La experiencia es la madre de la ciencia, y la precipitación y la excesiva confianza, engendran a la necedad. Para quien estas palabras le puedan parecer meros floripondios ornamentales, que prueba a caer en una de estas varias trampas nada infrecuentes entre arrendadores:

  • Imprudencia. No contar con la opinión de expertos en el mercado inmobiliario o precipitarse demasiado a la hora de fijar un precio y unas determinadas condiciones, puede hacernos perder la ocasión de oro para lograr las mejores ventajas y los mejores inquilinos posibles dentro de la demanda que tengamos.
  • No tener en cuenta el momento en que alquilamos y el lugar. Por factores de lo más variopintos (cambios de gobierno, variaciones en los mercados de inversión, etc) podemos creer que nos hallamos en el mejor momento, pero lo cierto es que el mundo inmobiliario es sumamente voluble y tornadizo. Ojo a esto.
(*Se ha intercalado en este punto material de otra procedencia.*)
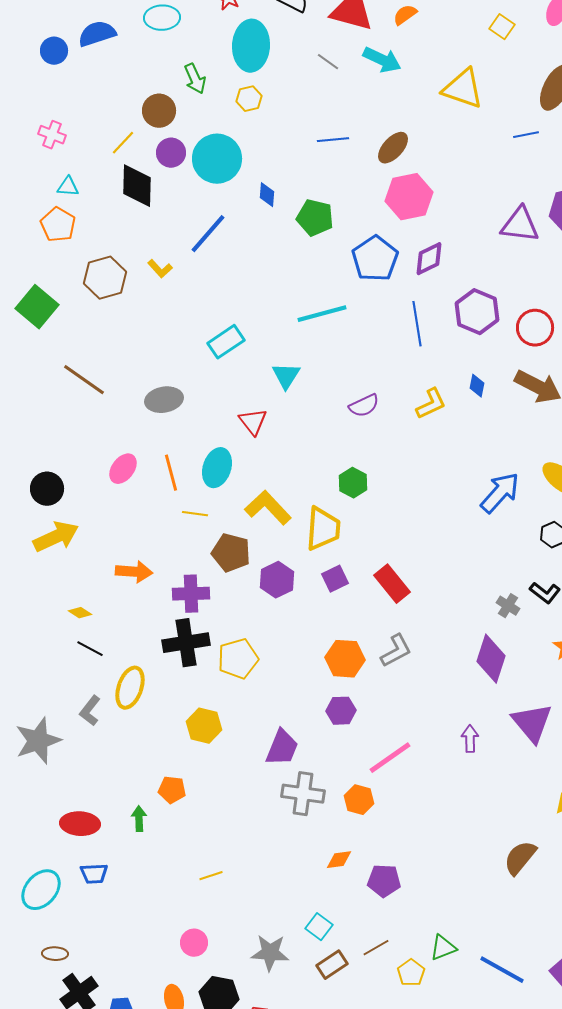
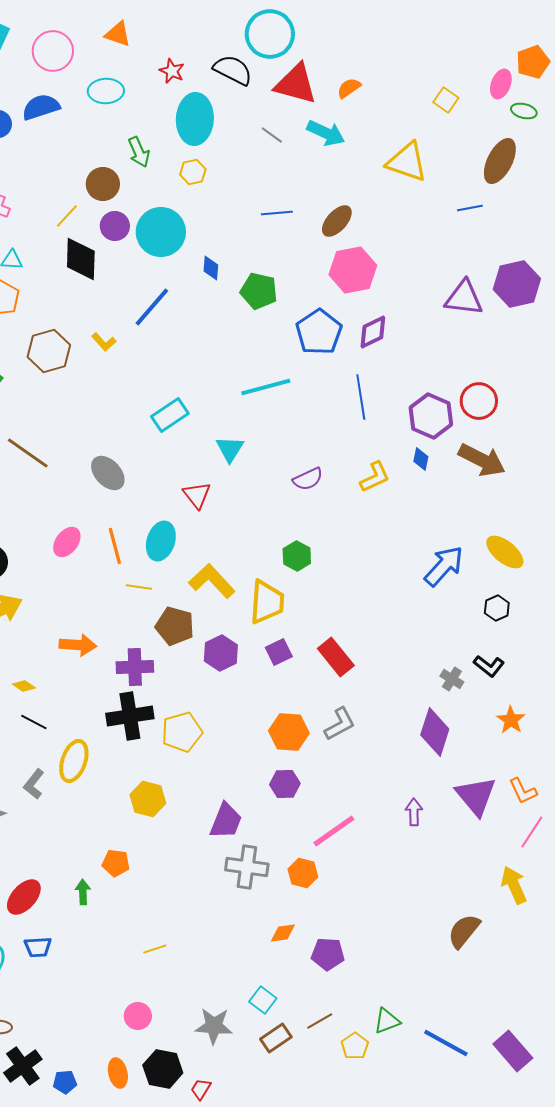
purple hexagon: (477, 312) -> (431, 416), moved
gray ellipse: (164, 400) -> (108, 473), turned 57
red ellipse: (80, 824) -> (24, 897), turned -51

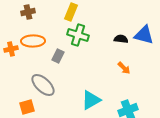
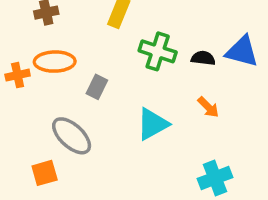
green cross: (78, 35) -> (158, 51), moved
cyan triangle: (91, 100) -> (153, 124), moved

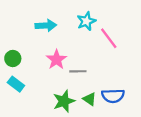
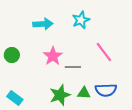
pink line: (109, 38) -> (104, 52), moved
cyan rectangle: (16, 84) -> (15, 98), moved
green triangle: (90, 99) -> (84, 93), turned -32

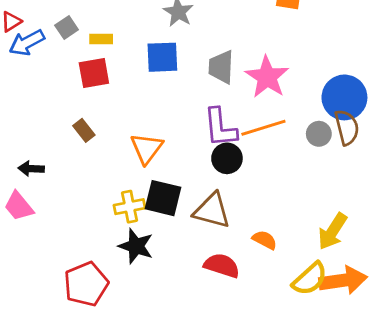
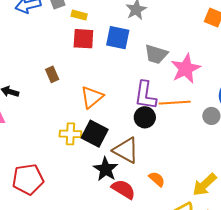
gray trapezoid: (221, 67) -> (156, 54), turned -90
red square: (94, 73) -> (83, 39), moved
black star: (136, 246) -> (106, 169), moved

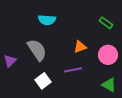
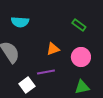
white square: (43, 81) -> (27, 85), moved
green triangle: (109, 85) -> (82, 87), turned -42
  • Ser demasiado exigentes. Por la sobrecarga de oferta de hoy día, la tendencia es la de lo que vulgarmente se está llamando ya “el cásting de inquilinos”. Exigir un excesivo nivel de ingresos en relación al precio final del arrendamiento mensual, imponer prohibiciones innecesarias al hipotético usuario de la vivienda, o pedir demasiadas garantías económicas previas, son algunos de los errores que, si se llevan al extremo, pueden hacernos perder a unos buenos inquilinos o provocar que tengamos que esperar más de la cuenta para conseguir otros que puedan ajustarse a un perfil razonable.
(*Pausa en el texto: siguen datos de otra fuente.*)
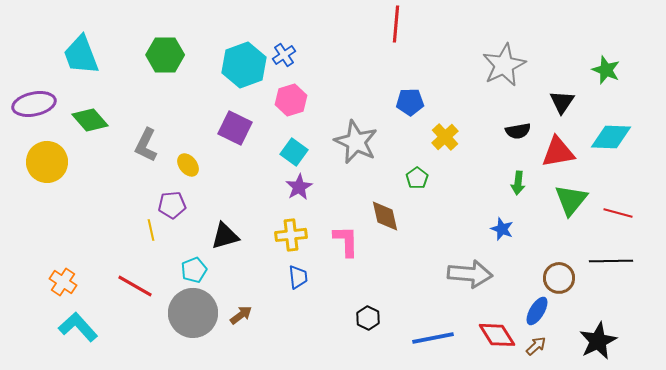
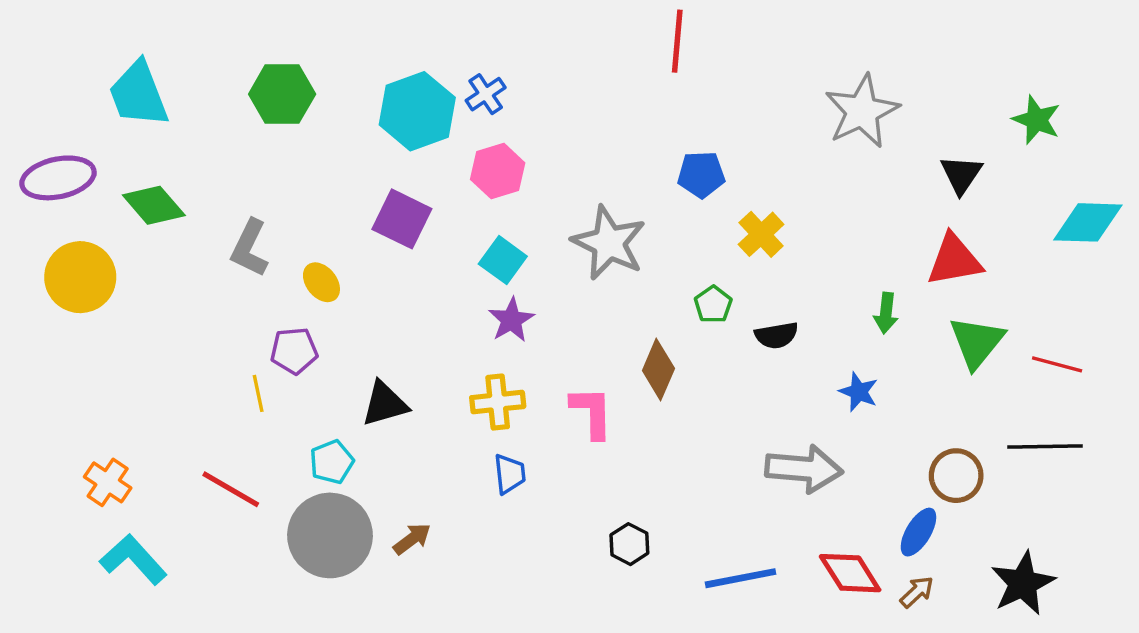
black semicircle: (518, 131) -> (776, 335), moved
cyan diamond: (611, 137) -> (1088, 222), moved
brown diamond: (385, 216) -> (658, 370), turned 36

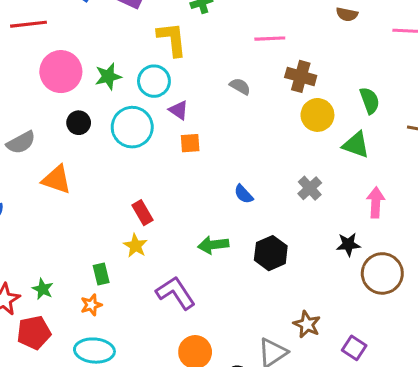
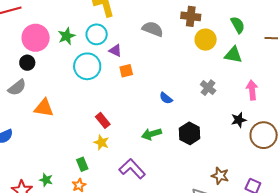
gray semicircle: (240, 86) -> (153, 29), size x1.5
black circle: (79, 123) -> (27, 63), moved

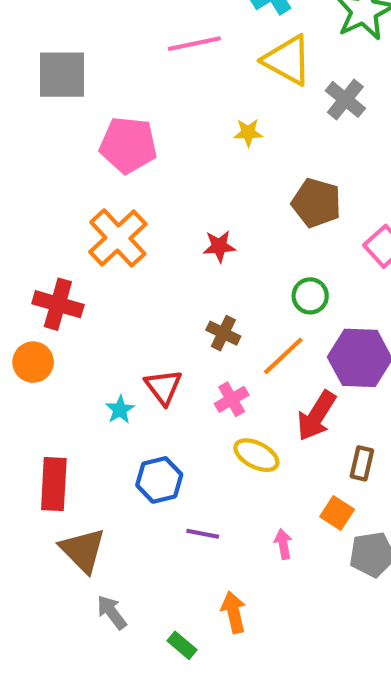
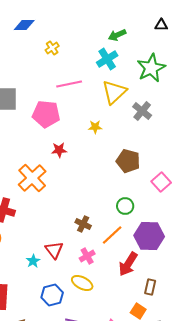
yellow triangle: (287, 60) -> (114, 92), turned 48
pink pentagon: (128, 145) -> (46, 114), moved
red star: (219, 246) -> (59, 150), moved
yellow ellipse: (256, 455) -> (82, 283), moved

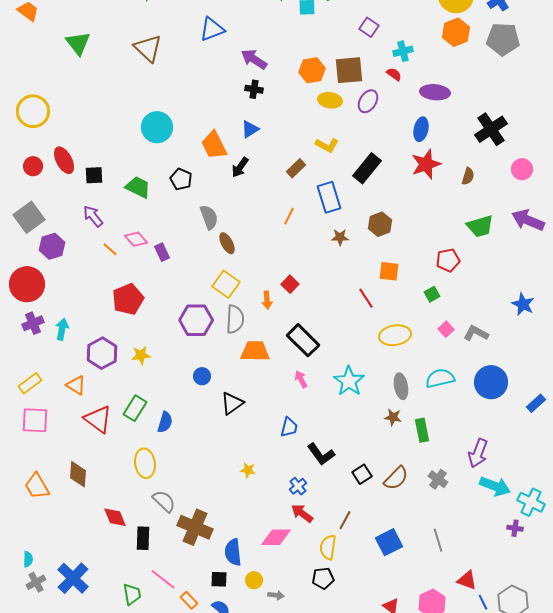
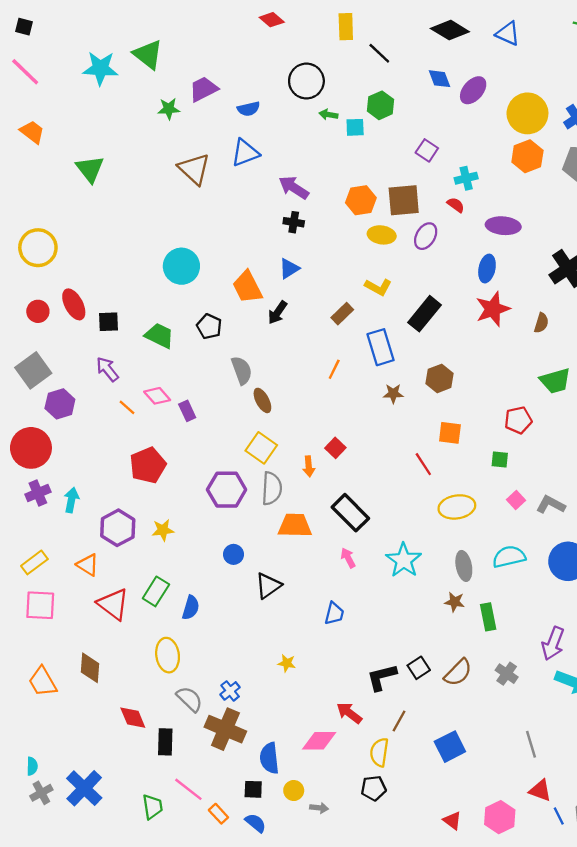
brown triangle: (148, 48) -> (194, 169), moved
green square: (432, 294) -> (500, 459), turned 35
black L-shape: (321, 454) -> (382, 677), moved, turned 112
blue cross: (298, 486) -> (230, 691), moved
gray line: (438, 540) -> (531, 744), moved

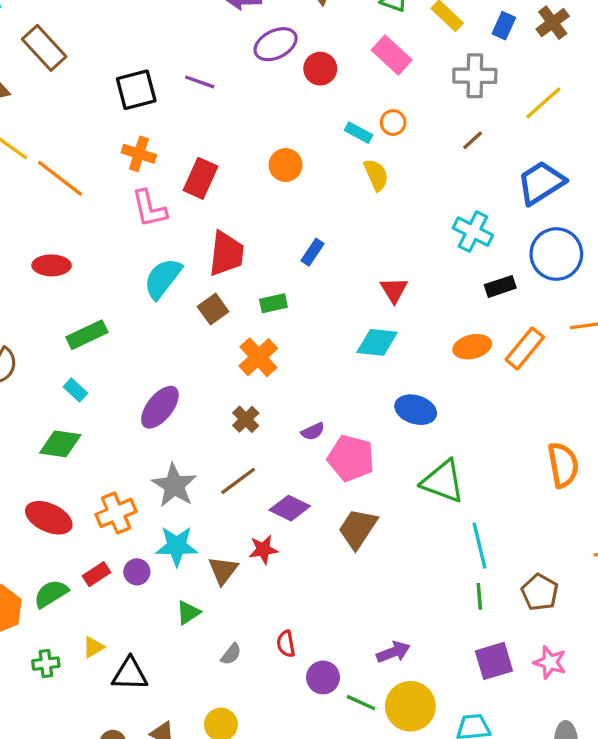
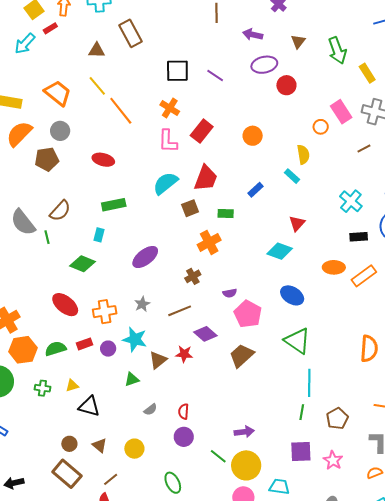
pink rectangle: (392, 55) -> (341, 112), moved
cyan rectangle: (359, 133) -> (292, 176), moved
cyan rectangle: (75, 390) -> (99, 235), turned 48
gray star: (174, 485) -> (142, 304), size x0.6
purple circle: (323, 677) -> (184, 437), moved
  • No contratar un seguro. No hace falta insistir en el hecho de que nuestra vivienda puede sufrir daños imprevistos, y que además las reparaciones corren de cuenta del arrendador, ya desde el Código Civil, base del Derecho privado del país. No contratar previamente un seguro es uno de los más torpes errores al poner en alquiler una vivienda.

 

Así pues, seamos prudentes y razonables, pues, como muy bien decían los romanos, prudentia prima virtutis est.